Opinion: It’s time to close downtown divide
ASU Downtown is run by helicopter parents. They are friendly parents, but they are still helicopter parents. They are the cautious, closed-minded parents that refuse to encourage their children to play with the neighbor kids. They plug in the video game and think their children will be satisfied.
The “It’s Time” video released by ASU earlier this month highlights the university as rejuvenating downtown Phoenix, but the campus administration is doing very little to actually realize that. They are failing to intertwine the Downtown campus with the downtown community. Yes, there are 10,000 students that were not here four years ago, but beyond our bodily presence, we are doing very little for the neighborhood.
It’s time for a change in the mindset and direction of the Downtown administration.
College towns around the country are centered on partnerships between universities and local shops, eateries and entertainment. Downtown ASU has not built these partnerships — at all.
ASU signed a massive contract in 2008 with food provider Aramark that lasts until 2023. It ties the hands of students by forcing them to buy ridiculously priced meal plans. ASU created a food monopoly.
In turn, the administration says it is completely unfair to blame ASU’s policies for the closure of eateries like PastaBar and Verde, both within two blocks of campus. But what did the university do to support their businesses?
The university created an isolated campus. We are sheltered, and it’s time ASU puts resources and time into connecting students with the arts district on Roosevelt and the festivals and activities held on Grand Avenue. We can have all the events and celebrations we want in the shade garden of Taylor Place, but when are we actually going to take a step off of the curb and be a key part of downtown life?
Then again, increasing the cost of the U-Pass to $150 from $80 is the incentive we were looking for, right?
Plans are under way to turn the historic U.S. Federal Post Office building into Downtown’s version of the Memorial Union. One of the ideas brought to the table by an administrator is to make the building only accessible to ASU students. It would be a shame to close out the public to one of the only remaining historic buildings left in Phoenix. That’s not community engagement. We should cherish the uniqueness of our area.

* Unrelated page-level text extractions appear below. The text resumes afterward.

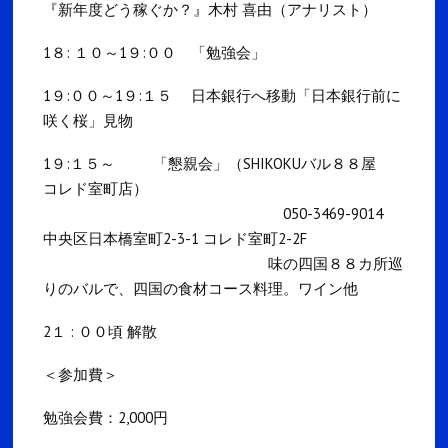
『新年度どう稼ぐか？』木村 喜由（アナリスト）
1８: １０～1９:００ 「勉強会」
1９:００～1９:１５ 日本銀行へ移動「日本銀行前に
咲く桜」見物
1９:１５～ 「懇親会」（SHIKOKUバル８８屋
コレド室町店）
050-3469-9014
中央区日本橋室町2-3-1 コレド室町2-2F
味の四国８８カ所巡
りのバルで、四国の食材コース料理。ワイン他
2１ : ００頃 解散
＜参加費＞
勉強会費：2,000円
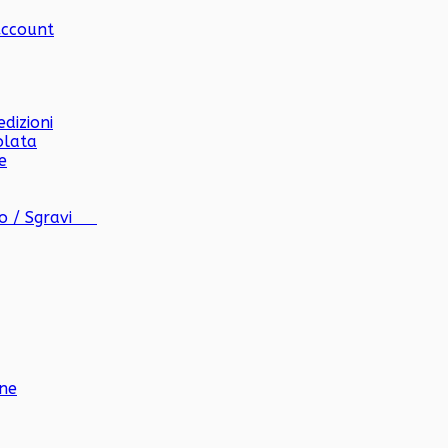
Account
dizioni
olata
e
co / Sgravi
one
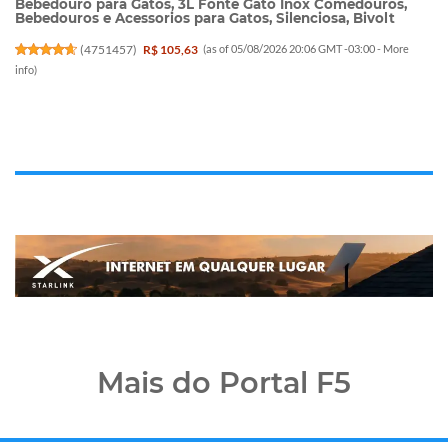
Bebedouro para Gatos, 3L Fonte Gato Inox Comedouros,
Bebedouros e Acessorios para Gatos, Silenciosa, Bivolt
(
4751457
)
R$ 105,63
(as of 05/08/2026 20:06 GMT -03:00 -
More
info
)
Mais do Portal F5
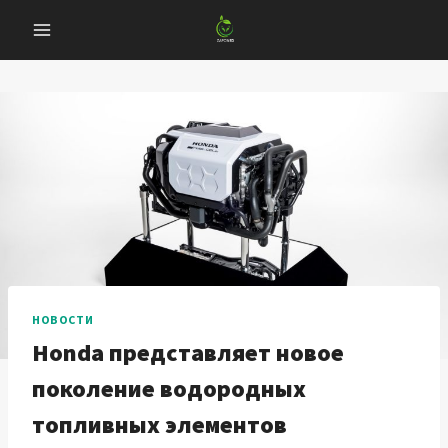
Перейти
к
содержанию
НОВОСТИ
Honda представляет новое
поколение водородных
топливных элементов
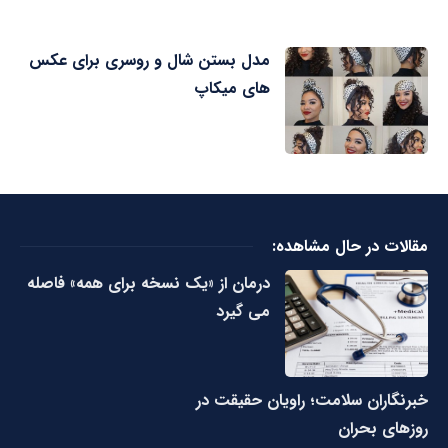
مدل بستن شال و روسری برای عکس
های میکاپ
مقالات در حال مشاهده:
درمان از «یک نسخه برای همه» فاصله
می گیرد
خبرنگاران سلامت؛ راویان حقیقت در
روزهای بحران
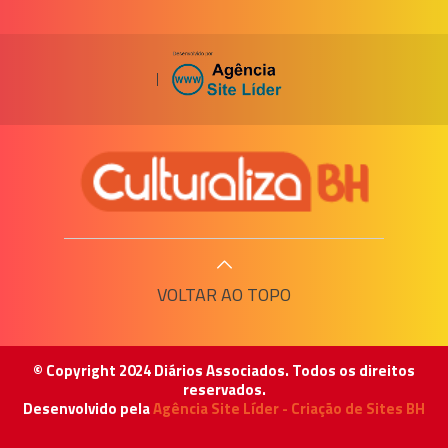
|
VOLTAR AO TOPO
© Copyright 2024 Diários Associados. Todos os direitos
reservados.
Desenvolvido pela
Agência Site Líder - Criação de Sites BH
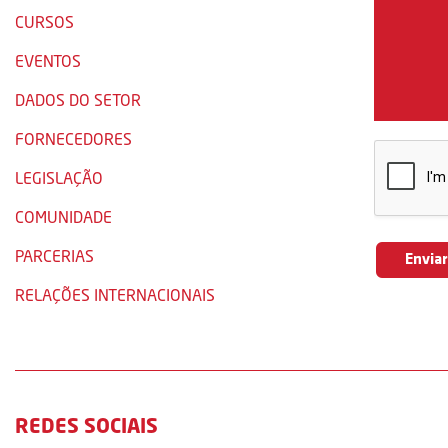
CURSOS
EVENTOS
DADOS DO SETOR
FORNECEDORES
LEGISLAÇÃO
COMUNIDADE
PARCERIAS
RELAÇÕES INTERNACIONAIS
REDES SOCIAIS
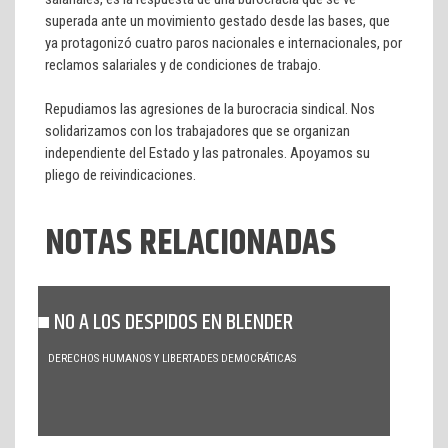
superada ante un movimiento gestado desde las bases, que
ya protagonizó cuatro paros nacionales e internacionales, por
reclamos salariales y de condiciones de trabajo.
Repudiamos las agresiones de la burocracia sindical. Nos
solidarizamos con los trabajadores que se organizan
independiente del Estado y las patronales. Apoyamos su
pliego de reivindicaciones.
NOTAS RELACIONADAS
NO A LOS DESPIDOS EN BLENDER
DERECHOS HUMANOS Y LIBERTADES DEMOCRÁTICAS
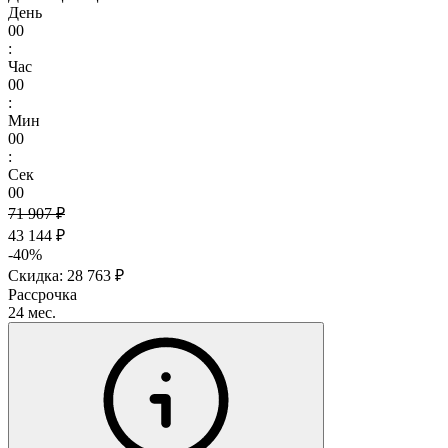
День
00
:
Час
00
:
Мин
00
:
Сек
00
71 907 ₽
43 144 ₽
-40%
Скидка: 28 763 ₽
Рассрочка
24 мес.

The university is also currently planning out the construction of a downtown student recreational facility. I hope this facility is built in partnership with the YMCA. It baffles me why we would invest in a recreational facility when we already have a stellar setup at the YMCA. Both ASU and the YMCA benefit from each other’s presence.
And where was ASU in denouncing the parking lot built at the site of the old Ramada Inn? ASU allowed the city to build another parking lot that is destructive to the urban environment of our campus.
To counter the new block of hot asphalt, we proposed working with ASU and the city of Phoenix to construct a dog park where the McKinley parking lot is currently located. ASU was not willing to take the extra step in bettering our community. Excuses were made. It was easier to say no. The land has to be used for “educational purposes” because bond money was used to purchase the land. I’m glad that a parking lot meets the university’s standards of an educational purpose.
ASU recently sent a mailer to its alums. With a large picture of downtown in the background, bold white letters read: “With urban temperatures 11 degrees higher than in surrounding areas … how do we design cities that stay naturally cool?” It is a great question, ASU. Unless my knowledge of science is off, I don’t think parking lots are naturally cooling.
Are these advertisements reflecting reality? I am one of the most outspoken supporters of the great attributes of this campus, but there is so much more to be done.
Students need to take responsibility as well. While we bicker about elections and tuition or wave our pom-poms on Taylor Mall, we need to rise above and do our part.
The downtown community is intriguing. This fall, I hope the helicopter ASU administrators begin encouraging their kids to go out and play ball with the neighbors. They are waiting.
Vaughn Hillyard is a journalism sophomore at the Walter Cronkite School and the founder and president of ASU Downtown Alive!